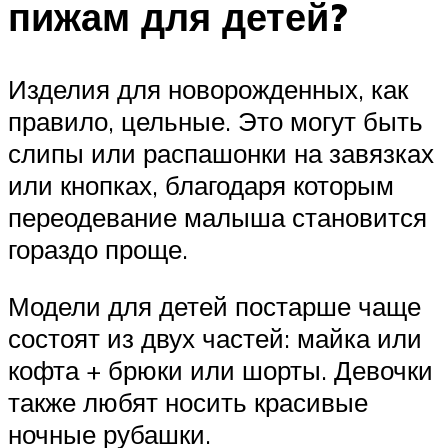
пижам для детей?
Изделия для новорожденных, как
правило, цельные. Это могут быть
слипы или распашонки на завязках
или кнопках, благодаря которым
переодевание малыша становится
гораздо проще.
Модели для детей постарше чаще
состоят из двух частей: майка или
кофта + брюки или шорты. Девочки
также любят носить красивые
ночные рубашки.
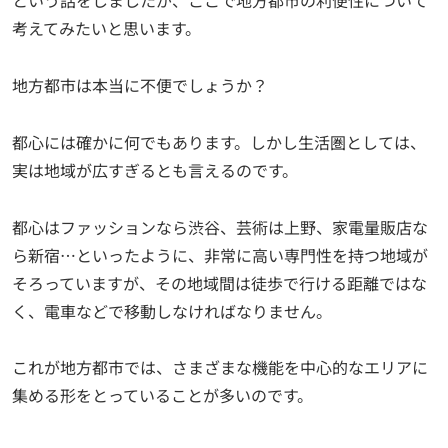
という話をしましたが、ここで地方都市の利便性について
考えてみたいと思います。
地方都市は本当に不便でしょうか？
都心には確かに何でもあります。しかし生活圏としては、
実は地域が広すぎるとも言えるのです。
都心はファッションなら渋谷、芸術は上野、家電量販店な
ら新宿…といったように、非常に高い専門性を持つ地域が
そろっていますが、その地域間は徒歩で行ける距離ではな
く、電車などで移動しなければなりません。
これが地方都市では、さまざまな機能を中心的なエリアに
集める形をとっていることが多いのです。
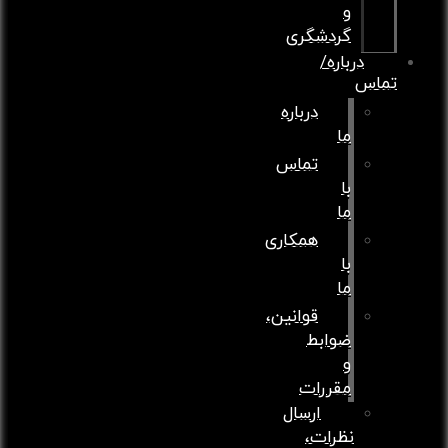
و
گردشگری
درباره/
ماس
درباره
ما
تماس
با
ما
همکاری
با
ما
قوانین،
ضوابط
و
مقررات
ارسال
نظرات،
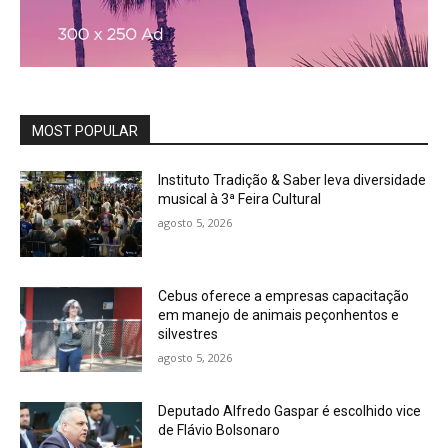
MOST POPULAR
Instituto Tradição & Saber leva diversidade
musical à 3ª Feira Cultural
agosto 5, 2026
Cebus oferece a empresas capacitação
em manejo de animais peçonhentos e
silvestres
agosto 5, 2026
Deputado Alfredo Gaspar é escolhido vice
de Flávio Bolsonaro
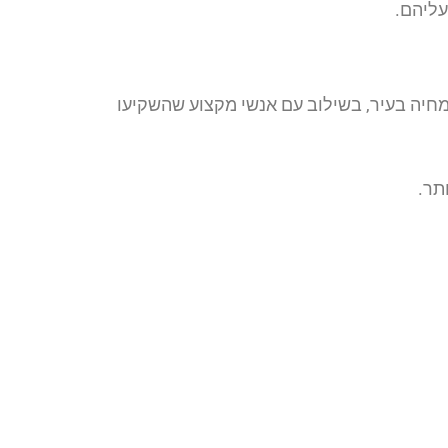
עליהם.
ומחיה בעיר, בשילוב עם אנשי מקצוע שהשקיעו
תר.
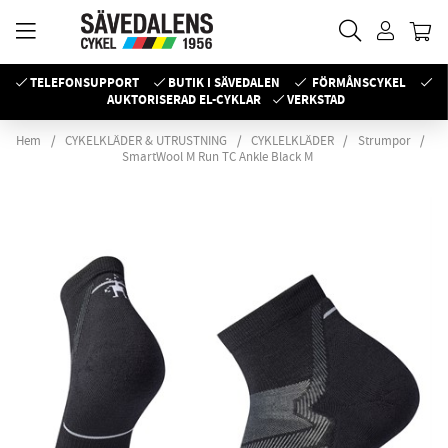
TELEFONSUPPORT
BUTIK I SÄVEDALEN
FÖRMÅNSCYKEL
AUKTORISERAD EL-CYKLAR
VERKSTAD
Hem
CYKELKLÄDER & UTRUSTNING
CYKLELKLÄDER
Strumpor
SmartWool M Run TC Ankle Black M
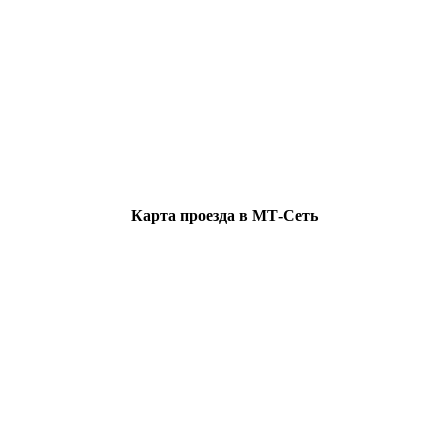
Карта проезда в МТ-Сеть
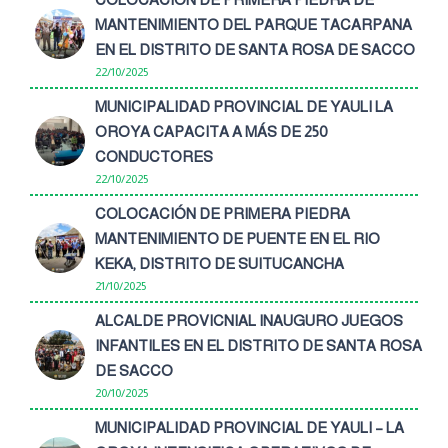
MANTENIMIENTO DEL PARQUE TACARPANA
EN EL DISTRITO DE SANTA ROSA DE SACCO
22/10/2025
MUNICIPALIDAD PROVINCIAL DE YAULI LA
OROYA CAPACITA A MÁS DE 250
CONDUCTORES
22/10/2025
COLOCACIÓN DE PRIMERA PIEDRA
MANTENIMIENTO DE PUENTE EN EL RIO
KEKA, DISTRITO DE SUITUCANCHA
21/10/2025
ALCALDE PROVICNIAL INAUGURO JUEGOS
INFANTILES EN EL DISTRITO DE SANTA ROSA
DE SACCO
20/10/2025
MUNICIPALIDAD PROVINCIAL DE YAULI – LA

* [EXERCISE DESCRIPTION] Verbatim repeat, images removed: give each entry again exactly as it reads.

* [RESPONSE]
пижам для детей?
Изделия для новорожденных, как
правило, цельные. Это могут быть
слипы или распашонки на завязках
или кнопках, благодаря которым
переодевание малыша становится
гораздо проще.
Модели для детей постарше чаще
состоят из двух частей: майка или
кофта + брюки или шорты. Девочки
также любят носить красивые
ночные рубашки.
という話をしましたが、ここで地方都市の利便性について
考えてみたいと思います。
地方都市は本当に不便でしょうか？
都心には確かに何でもあります。しかし生活圏としては、
実は地域が広すぎるとも言えるのです。
都心はファッションなら渋谷、芸術は上野、家電量販店な
ら新宿…といったように、非常に高い専門性を持つ地域が
そろっていますが、その地域間は徒歩で行ける距離ではな
く、電車などで移動しなければなりません。
これが地方都市では、さまざまな機能を中心的なエリアに
集める形をとっていることが多いのです。
و
گردشگری
درباره/
ماس
درباره
ما
تماس
با
ما
همکاری
با
ما
قوانین،
ضوابط
و
مقررات
ارسال
نظرات،
MOST POPULAR
Instituto Tradição & Saber leva diversidade
musical à 3ª Feira Cultural
agosto 5, 2026
Cebus oferece a empresas capacitação
em manejo de animais peçonhentos e
silvestres
agosto 5, 2026
Deputado Alfredo Gaspar é escolhido vice
de Flávio Bolsonaro
עליהם.
ומחיה בעיר, בשילוב עם אנשי מקצוע שהשקיעו
תר.
TELEFONSUPPORT
BUTIK I SÄVEDALEN
FÖRMÅNSCYKEL
AUKTORISERAD EL-CYKLAR
VERKSTAD
Hem
CYKELKLÄDER & UTRUSTNING
CYKLELKLÄDER
Strumpor
SmartWool M Run TC Ankle Black M
Карта проезда в МТ-Сеть
MANTENIMIENTO DEL PARQUE TACARPANA
EN EL DISTRITO DE SANTA ROSA DE SACCO
22/10/2025
MUNICIPALIDAD PROVINCIAL DE YAULI LA
OROYA CAPACITA A MÁS DE 250
CONDUCTORES
22/10/2025
COLOCACIÓN DE PRIMERA PIEDRA
MANTENIMIENTO DE PUENTE EN EL RIO
KEKA, DISTRITO DE SUITUCANCHA
21/10/2025
ALCALDE PROVICNIAL INAUGURO JUEGOS
INFANTILES EN EL DISTRITO DE SANTA ROSA
DE SACCO
20/10/2025
MUNICIPALIDAD PROVINCIAL DE YAULI – LA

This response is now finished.